Contrastive Sparse Autoencoders for Interpreting Planning of Chess-Playing Agents
Yoann Poupart
TL;DR
This work addresses the opacity of neural planning in chess AI by introducing Contrastive Sparse Autoencoders (CSAE) to disentangle planning concepts from latent representations. By contrasting optimal $S^+_{\leq T}(s_0)$ and suboptimal $S^-_{\leq T}(s_0)$ rollouts, the method separates common vs differentiating features into a dictionary of concepts ($c$ and $d$), coupled with reconstruction and a linear probe for validation. The approach yields interpretable concepts such as safe-positions and rook threats, supported by automated sanity checks and a dynamic concept taxonomy, and is validated through qualitative analyses and clustering studies. This framework advances transparent reasoning in multi-step planning for chess agents and lays groundwork for applying contrastive, dictionary-based interpretability to other planning-centric domains.
Abstract
AI led chess systems to a superhuman level, yet these systems heavily rely on black-box algorithms.

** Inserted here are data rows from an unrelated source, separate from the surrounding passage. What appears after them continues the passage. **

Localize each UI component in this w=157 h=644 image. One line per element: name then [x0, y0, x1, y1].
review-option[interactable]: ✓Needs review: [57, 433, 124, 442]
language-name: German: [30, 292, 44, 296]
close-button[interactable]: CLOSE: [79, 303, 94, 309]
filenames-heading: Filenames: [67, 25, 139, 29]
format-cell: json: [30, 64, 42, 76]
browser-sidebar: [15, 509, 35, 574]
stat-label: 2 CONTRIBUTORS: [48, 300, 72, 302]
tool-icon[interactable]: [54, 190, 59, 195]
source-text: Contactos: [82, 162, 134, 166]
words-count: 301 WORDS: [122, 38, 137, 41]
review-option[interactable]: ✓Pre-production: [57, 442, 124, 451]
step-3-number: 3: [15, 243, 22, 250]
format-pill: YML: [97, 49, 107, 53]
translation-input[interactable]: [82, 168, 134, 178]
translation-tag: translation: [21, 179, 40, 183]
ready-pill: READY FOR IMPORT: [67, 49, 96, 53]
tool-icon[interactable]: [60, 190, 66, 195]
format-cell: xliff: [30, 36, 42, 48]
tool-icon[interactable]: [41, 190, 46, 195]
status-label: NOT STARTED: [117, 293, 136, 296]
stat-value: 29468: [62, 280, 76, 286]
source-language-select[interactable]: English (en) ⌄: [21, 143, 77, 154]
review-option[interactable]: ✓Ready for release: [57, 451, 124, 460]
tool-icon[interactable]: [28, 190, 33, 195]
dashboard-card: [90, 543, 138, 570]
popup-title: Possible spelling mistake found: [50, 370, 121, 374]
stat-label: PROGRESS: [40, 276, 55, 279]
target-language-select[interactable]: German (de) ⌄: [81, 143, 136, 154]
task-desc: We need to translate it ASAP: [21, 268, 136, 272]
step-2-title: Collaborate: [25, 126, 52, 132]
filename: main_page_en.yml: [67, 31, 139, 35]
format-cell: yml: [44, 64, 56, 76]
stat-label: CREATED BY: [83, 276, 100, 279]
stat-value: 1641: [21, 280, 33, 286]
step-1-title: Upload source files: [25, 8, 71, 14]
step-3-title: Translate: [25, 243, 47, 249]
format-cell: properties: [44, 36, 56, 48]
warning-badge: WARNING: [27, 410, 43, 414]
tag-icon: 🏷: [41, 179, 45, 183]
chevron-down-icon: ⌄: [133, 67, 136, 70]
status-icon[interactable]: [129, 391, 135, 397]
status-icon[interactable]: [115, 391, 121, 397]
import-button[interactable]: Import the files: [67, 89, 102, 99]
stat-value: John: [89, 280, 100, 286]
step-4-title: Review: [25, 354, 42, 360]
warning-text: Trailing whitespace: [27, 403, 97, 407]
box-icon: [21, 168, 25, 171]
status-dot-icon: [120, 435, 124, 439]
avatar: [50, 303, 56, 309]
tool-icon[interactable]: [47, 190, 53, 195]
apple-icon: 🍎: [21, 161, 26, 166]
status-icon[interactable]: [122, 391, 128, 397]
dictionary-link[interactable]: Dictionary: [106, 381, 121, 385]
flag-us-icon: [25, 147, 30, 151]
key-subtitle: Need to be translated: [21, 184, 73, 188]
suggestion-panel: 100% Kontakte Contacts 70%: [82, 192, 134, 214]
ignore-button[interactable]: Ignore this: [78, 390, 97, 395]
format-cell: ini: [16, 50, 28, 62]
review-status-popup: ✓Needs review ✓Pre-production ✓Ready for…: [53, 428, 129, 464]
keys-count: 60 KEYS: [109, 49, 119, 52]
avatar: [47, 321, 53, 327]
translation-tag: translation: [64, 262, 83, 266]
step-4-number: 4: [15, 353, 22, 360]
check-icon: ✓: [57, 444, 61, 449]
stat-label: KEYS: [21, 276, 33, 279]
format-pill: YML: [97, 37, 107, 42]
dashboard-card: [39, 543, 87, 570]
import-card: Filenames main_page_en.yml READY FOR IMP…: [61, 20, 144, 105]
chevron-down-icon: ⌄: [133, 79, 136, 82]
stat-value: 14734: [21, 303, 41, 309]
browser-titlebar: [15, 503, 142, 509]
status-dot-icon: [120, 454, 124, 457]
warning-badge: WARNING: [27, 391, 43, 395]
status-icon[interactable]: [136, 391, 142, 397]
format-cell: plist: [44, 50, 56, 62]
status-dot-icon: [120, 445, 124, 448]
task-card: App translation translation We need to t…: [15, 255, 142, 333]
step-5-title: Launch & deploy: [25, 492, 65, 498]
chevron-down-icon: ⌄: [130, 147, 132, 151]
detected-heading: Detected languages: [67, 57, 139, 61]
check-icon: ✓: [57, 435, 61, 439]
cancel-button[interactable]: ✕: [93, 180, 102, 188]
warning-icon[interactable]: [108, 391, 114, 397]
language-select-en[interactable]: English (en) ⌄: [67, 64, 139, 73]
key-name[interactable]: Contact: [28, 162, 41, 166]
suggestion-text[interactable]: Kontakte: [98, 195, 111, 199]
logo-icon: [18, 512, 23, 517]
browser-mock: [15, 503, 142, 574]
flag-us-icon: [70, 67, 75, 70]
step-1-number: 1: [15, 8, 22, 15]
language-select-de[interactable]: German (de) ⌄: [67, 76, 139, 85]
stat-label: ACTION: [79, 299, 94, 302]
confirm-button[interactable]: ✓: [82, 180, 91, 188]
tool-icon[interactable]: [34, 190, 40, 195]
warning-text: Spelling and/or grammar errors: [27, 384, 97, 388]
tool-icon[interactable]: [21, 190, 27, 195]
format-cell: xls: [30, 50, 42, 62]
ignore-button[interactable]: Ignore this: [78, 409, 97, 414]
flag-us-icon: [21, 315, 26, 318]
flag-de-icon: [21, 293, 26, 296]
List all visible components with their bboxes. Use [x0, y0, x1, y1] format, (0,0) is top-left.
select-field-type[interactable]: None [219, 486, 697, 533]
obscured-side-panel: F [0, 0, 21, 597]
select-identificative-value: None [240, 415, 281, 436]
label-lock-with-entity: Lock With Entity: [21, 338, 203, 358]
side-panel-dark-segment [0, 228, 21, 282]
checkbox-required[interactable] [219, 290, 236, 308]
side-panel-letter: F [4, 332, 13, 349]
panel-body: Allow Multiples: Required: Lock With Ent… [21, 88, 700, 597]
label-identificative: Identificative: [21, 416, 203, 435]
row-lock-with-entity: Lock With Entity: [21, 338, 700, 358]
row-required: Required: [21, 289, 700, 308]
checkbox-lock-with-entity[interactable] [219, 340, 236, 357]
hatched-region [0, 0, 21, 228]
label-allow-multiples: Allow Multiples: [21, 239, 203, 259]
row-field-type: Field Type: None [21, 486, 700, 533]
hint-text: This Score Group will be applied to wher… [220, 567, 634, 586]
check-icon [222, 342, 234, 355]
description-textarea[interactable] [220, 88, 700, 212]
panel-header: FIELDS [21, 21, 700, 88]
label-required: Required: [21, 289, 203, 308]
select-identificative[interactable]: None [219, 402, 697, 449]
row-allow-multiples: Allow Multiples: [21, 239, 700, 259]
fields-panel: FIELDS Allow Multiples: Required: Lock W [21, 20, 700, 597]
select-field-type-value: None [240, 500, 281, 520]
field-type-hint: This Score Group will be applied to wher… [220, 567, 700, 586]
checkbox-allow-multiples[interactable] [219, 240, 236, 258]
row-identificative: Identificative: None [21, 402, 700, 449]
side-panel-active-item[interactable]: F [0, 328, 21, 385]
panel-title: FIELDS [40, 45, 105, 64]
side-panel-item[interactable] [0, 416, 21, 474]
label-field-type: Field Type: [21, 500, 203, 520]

This is unsustainable in ensuring transparency to the end-user, particularly when these systems are responsible for sensitive decision-making. Recent interpretability work has shown that the inner representations of Deep Neural Networks (DNNs) were fathomable and contained human-understandable concepts. Yet, these methods are seldom contextualised and are often based on a single hidden state, which makes them unable to interpret multi-step reasoning, e.g. planning. In this respect, we propose contrastive sparse autoencoders (CSAE), a novel framework for studying pairs of game trajectories. Using CSAE, we are able to extract and interpret concepts that are meaningful to the chess-agent plans. We primarily focused on a qualitative analysis of the CSAE features before proposing an automated feature taxonomy. Furthermore, to evaluate the quality of our trained CSAE, we devise sanity checks to wave spurious correlations in our results.